By connecting distant places, meanwhile, globalization permits the long-distance transfer of microbes along with their insect vectors and their human victims, as evidenced not only by the spread of HIV around the world, but also by North American cases of cholera and SARS brought by infected passengers on jet flights from South America and Asia, respectively. Indeed, when a flight from Buenos Aires to Los Angeles stopped in Lima in 1992, it picked up some seafood infected with the cholera then making the rounds in Peru. As a result, dozens of passengers who arrived in Los Angeles, some of whom then changed planes and flew on to Nevada and even as far as Japan, found that they had contracted cholera. Within days that single airplane spread cholera 10,000 miles around the whole rim of the Pacific Basin.
Consider as well those diseases thought of as “just” tropical because they are transmitted by tropical vectors: malaria transmitted by mosquitoes, sleeping sickness spread by tsetse flies, and Chagas’ disease (associated with edema, fever, and heart disease) spread by kissing bugs. How will we feel about those tropical diseases if global warming enables their vectors to spread into temperate zones?
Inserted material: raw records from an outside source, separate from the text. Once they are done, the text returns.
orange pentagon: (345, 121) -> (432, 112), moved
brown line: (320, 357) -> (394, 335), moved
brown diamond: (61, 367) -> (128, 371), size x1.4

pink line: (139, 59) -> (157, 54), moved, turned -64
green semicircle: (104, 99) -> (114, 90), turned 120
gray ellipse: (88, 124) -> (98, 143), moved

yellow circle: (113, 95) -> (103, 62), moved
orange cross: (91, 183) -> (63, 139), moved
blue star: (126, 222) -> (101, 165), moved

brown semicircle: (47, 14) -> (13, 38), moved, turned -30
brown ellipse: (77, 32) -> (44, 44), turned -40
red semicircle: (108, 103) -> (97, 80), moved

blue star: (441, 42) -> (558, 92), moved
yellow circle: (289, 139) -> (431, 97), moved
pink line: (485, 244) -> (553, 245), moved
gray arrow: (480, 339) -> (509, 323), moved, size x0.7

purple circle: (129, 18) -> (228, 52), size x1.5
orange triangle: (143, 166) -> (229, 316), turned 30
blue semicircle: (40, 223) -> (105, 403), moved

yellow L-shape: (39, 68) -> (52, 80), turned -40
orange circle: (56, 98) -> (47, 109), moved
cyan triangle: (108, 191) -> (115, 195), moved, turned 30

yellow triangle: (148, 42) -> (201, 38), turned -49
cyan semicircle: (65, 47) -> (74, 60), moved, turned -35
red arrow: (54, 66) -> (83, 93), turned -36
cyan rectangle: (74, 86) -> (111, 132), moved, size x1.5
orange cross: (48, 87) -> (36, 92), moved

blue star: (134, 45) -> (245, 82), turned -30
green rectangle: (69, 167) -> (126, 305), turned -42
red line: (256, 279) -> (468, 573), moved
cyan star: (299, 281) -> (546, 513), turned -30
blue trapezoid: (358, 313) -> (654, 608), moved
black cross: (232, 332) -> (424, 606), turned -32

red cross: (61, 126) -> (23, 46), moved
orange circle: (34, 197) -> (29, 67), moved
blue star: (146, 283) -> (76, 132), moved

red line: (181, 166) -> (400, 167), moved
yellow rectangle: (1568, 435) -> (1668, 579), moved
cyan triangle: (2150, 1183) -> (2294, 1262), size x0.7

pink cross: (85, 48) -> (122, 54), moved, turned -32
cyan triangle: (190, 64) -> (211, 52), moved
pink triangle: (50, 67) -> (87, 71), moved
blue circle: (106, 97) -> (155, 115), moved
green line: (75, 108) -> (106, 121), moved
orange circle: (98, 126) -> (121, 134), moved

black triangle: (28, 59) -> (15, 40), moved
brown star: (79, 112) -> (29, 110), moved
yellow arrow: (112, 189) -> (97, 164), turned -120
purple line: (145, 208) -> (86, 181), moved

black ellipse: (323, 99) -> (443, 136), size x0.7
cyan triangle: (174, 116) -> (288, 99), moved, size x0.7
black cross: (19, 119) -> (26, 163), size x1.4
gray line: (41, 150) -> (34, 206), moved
While microbe and vector movement can be difficult to detect, modeling suggests that global warming will expand the reach of malaria to higher latitudes and into tropical mountain regions.
The transmission of emerging diseases has also been enhanced by a host of modern practices and technologies. The commercial bush meat trade has introduced retroviruses into human populations. Ecotourism has exposed first-world tourists to cutaneous leishmaniasis and other third-world diseases. Underequipped rural hospitals have facilitated Ebola virus outbreaks in Africa. Air conditioners and water circulation systems have spread Legionnaires’ disease. Industrial food production was responsible in Europe for the spread of BSE. And intravenous drug use and blood transfusion have both spread HIV and hepatitis B and C.
All this shows that disease prevention and treatment need to be supplemented by a new effort: disease forecasting. This refers to the early detection of potential pandemics at a stage when we might still be able to localize them, before they have had the opportunity to infect a high percentage of the local population and thereby spread around the world, as happened with HIV. Already one of us (Wolfe) is working through a new initiative, the Global Viral Forecasting Initiative (GVFI), to do just that. GVFI works in countries throughout the world to monitor the entry and movement of new agents before they become pandemics. By studying emerging agents at the interface between humans and animals, GVFI hopes to stop new epidemics before they explode. Monitoring for the emergence of both new sexually transmitted diseases and pet-associated diseases would be good investments.
The predictions here are admittedly educated guesses—but they are educated by some of the best science available. The time to act is now. If we don’t, then we will continue to be like the cardiologists of the 1950s, waiting for their patients’ heart attacks and doing little to prevent them. If we do act, we have the potential to avert the next HIV, saving millions of lives and billions of dollars. The choice seems obvious.